AGL to cut its gas assets
ELECTRICITY big gun AGL will absorb more than $600 million in fresh writedowns and sell a swag of gas assets.
The electricity generator and retailer will hang the “for sale’’ sign on gas assets in Queensland, NSW and South Australia as it adjusts to a changing energy sector and uncertain future gas prices.
The company has also cancelled a stalled expansion of the Camden coal seam gas project south of Sydney.
But it will push ahead with its Gloucester Gas Project in the Hunter Valley.
New AGL chief Andy Vesey said it was important the contested development did not damage the company’s retail brand.
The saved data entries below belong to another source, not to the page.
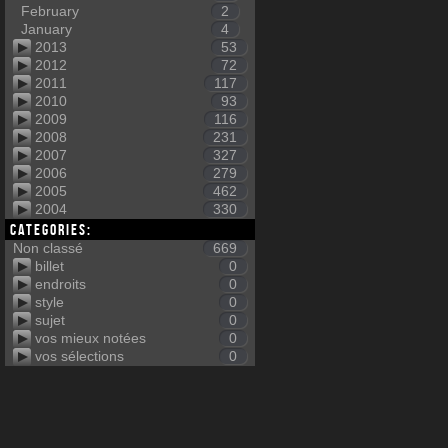
February
2
January
4
2013
53
2012
72
2011
117
2010
93
2009
116
2008
231
2007
327
2006
279
2005
462
2004
330
Categories:
Non classé
669
billet
0
endroits
0
style
0
sujet
0
vos mieux notées
0
vos sélections
0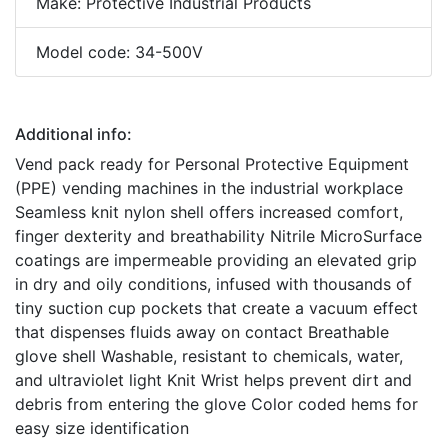
Make: Protective Industrial Products
Model code: 34-500V
Additional info:
Vend pack ready for Personal Protective Equipment
(PPE) vending machines in the industrial workplace
Seamless knit nylon shell offers increased comfort,
finger dexterity and breathability Nitrile MicroSurface
coatings are impermeable providing an elevated grip
in dry and oily conditions, infused with thousands of
tiny suction cup pockets that create a vacuum effect
that dispenses fluids away on contact Breathable
glove shell Washable, resistant to chemicals, water,
and ultraviolet light Knit Wrist helps prevent dirt and
debris from entering the glove Color coded hems for
easy size identification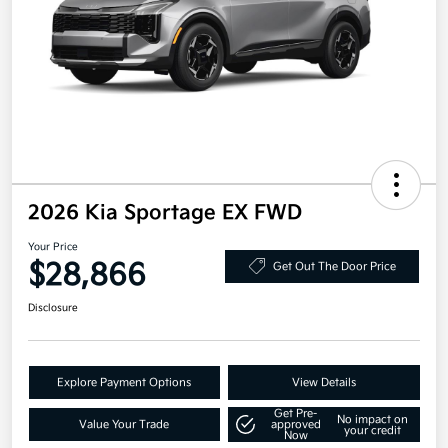
2026 Kia Sportage EX FWD
Your Price
$28,866
Get Out The Door Price
Disclosure
Explore Payment Options
View Details
Get Pre-
No impact on
Value Your Trade
approved
your credit
Now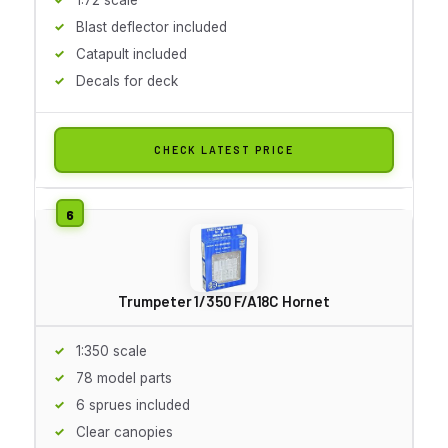
Blast deflector included
Catapult included
Decals for deck
CHECK LATEST PRICE
Trumpeter 1/350 F/A18C Hornet
1:350 scale
78 model parts
6 sprues included
Clear canopies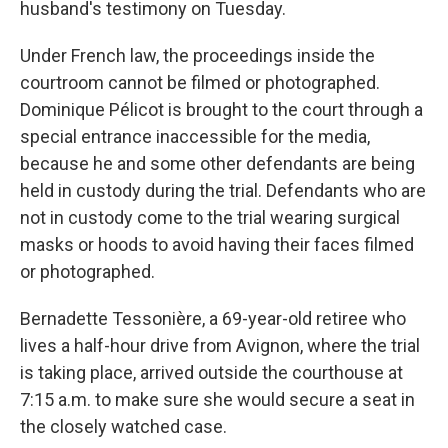
husband's testimony on Tuesday.
Under French law, the proceedings inside the
courtroom cannot be filmed or photographed.
Dominique Pélicot is brought to the court through a
special entrance inaccessible for the media,
because he and some other defendants are being
held in custody during the trial. Defendants who are
not in custody come to the trial wearing surgical
masks or hoods to avoid having their faces filmed
or photographed.
Bernadette Tessonière, a 69-year-old retiree who
lives a half-hour drive from Avignon, where the trial
is taking place, arrived outside the courthouse at
7:15 a.m. to make sure she would secure a seat in
the closely watched case.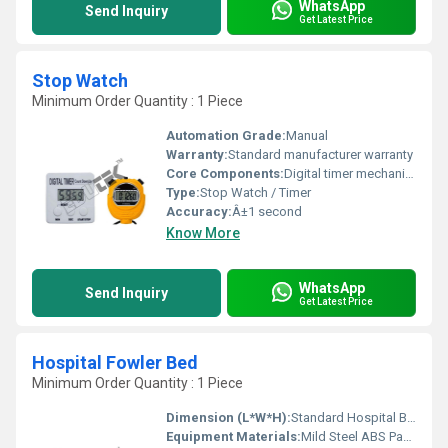
WhatsApp
Send Inquiry
Get Latest Price
Stop Watch
Minimum Order Quantity : 1 Piece
Automation Grade:
Manual
Warranty:
Standard manufacturer warranty
Core Components:
Digital timer mechanism
Type:
Stop Watch / Timer
Accuracy:
Â±1 second
Know More
WhatsApp
Send Inquiry
Get Latest Price
Hospital Fowler Bed
Minimum Order Quantity : 1 Piece
Dimension (L*W*H):
Standard Hospital Bed Dimensions Millimeter (mm)
Equipment Materials:
Mild Steel ABS Panels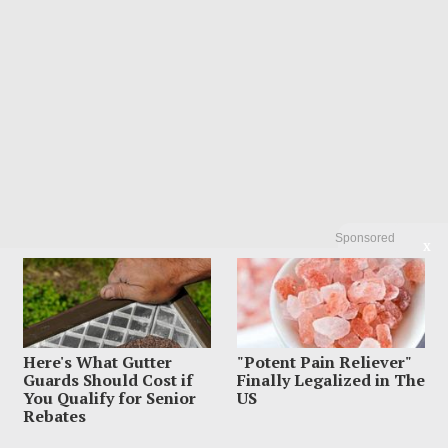
Sponsored
X
Here's What Gutter
"Potent Pain Reliever"
Guards Should Cost if
Finally Legalized in The
You Qualify for Senior
US
Rebates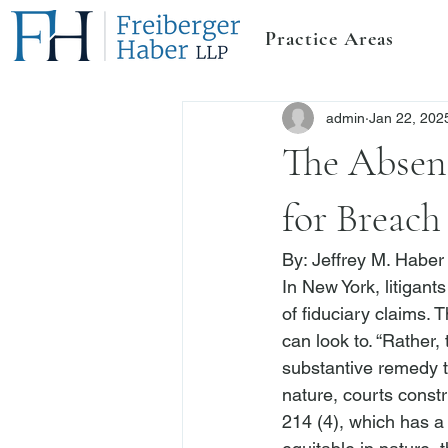
Practice Areas
admin
Jan 22, 202
The Absenc
for Breach
By: 
Jeffrey M. Haber
In New York, litigant
of fiduciary claims. T
can look to. “Rather,
substantive remedy th
nature, courts constr
214 (4), which has a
“This is always something we have to be attentive to, not only in development of upstream gas but in everything we do, to make sure we do things in the appropriate way,” he told analysts yesterday.
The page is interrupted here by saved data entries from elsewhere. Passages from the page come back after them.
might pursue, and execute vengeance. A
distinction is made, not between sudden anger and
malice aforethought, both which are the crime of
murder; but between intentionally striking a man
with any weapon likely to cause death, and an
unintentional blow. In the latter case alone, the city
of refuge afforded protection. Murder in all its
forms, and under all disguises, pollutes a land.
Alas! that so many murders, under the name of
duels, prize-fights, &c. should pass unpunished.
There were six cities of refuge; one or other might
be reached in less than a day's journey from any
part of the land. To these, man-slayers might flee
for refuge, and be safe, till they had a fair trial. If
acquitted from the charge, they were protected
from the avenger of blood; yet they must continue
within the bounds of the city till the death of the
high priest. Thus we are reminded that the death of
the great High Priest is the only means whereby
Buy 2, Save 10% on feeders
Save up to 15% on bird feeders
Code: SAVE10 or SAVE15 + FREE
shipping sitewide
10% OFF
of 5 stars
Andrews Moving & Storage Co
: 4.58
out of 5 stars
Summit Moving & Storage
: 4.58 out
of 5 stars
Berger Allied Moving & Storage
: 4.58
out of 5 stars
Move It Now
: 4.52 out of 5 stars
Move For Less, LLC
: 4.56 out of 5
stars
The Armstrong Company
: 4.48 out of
The US energy sector veteran unveiled a new strategic road map for the company in May heavily focused on solar power, home battery storage and smart meters.
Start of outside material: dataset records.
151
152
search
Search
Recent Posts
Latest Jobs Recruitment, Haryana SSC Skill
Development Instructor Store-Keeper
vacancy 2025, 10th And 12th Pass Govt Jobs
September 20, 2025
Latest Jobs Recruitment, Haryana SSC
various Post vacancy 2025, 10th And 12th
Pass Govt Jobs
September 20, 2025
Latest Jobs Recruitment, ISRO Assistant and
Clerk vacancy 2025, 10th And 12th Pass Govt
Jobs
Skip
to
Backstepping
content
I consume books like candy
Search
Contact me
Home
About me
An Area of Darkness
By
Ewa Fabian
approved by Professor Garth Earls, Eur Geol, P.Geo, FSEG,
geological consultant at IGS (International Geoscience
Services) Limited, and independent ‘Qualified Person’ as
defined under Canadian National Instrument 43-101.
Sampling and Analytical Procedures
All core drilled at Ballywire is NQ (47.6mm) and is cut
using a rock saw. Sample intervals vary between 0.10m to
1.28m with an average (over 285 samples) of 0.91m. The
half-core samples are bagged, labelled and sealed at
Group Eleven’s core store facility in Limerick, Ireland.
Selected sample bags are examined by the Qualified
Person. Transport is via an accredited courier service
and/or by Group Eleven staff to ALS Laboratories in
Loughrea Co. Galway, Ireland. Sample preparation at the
AGL’s gas business will focus on a few core assets including its existing project at Camden and the Gloucester development, gas storage facilities in Queensland and NSW and a processing plant in Queensland.
Assets to be sold include coal seam gas exploration licences in the Hunter Valley separate from the Gloucester development and stakes in Queensland’s Spring Gully gas and Cooper oil project.
“We’re doing this against the backdrop of significant global uncertainty surrounding the long-term oil and gas prices,” Mr Vesey said.
“We’re just unwilling to tie up large amounts of capital for extended periods with relatively uncertain outcomes.”
AGL’s latest writedowns – linked to project delays and a fall in oil and gas prices – take its total pre-tax impairments to $803 million for the 2015 financial year. AGL shares closed 28. lower at $15.54.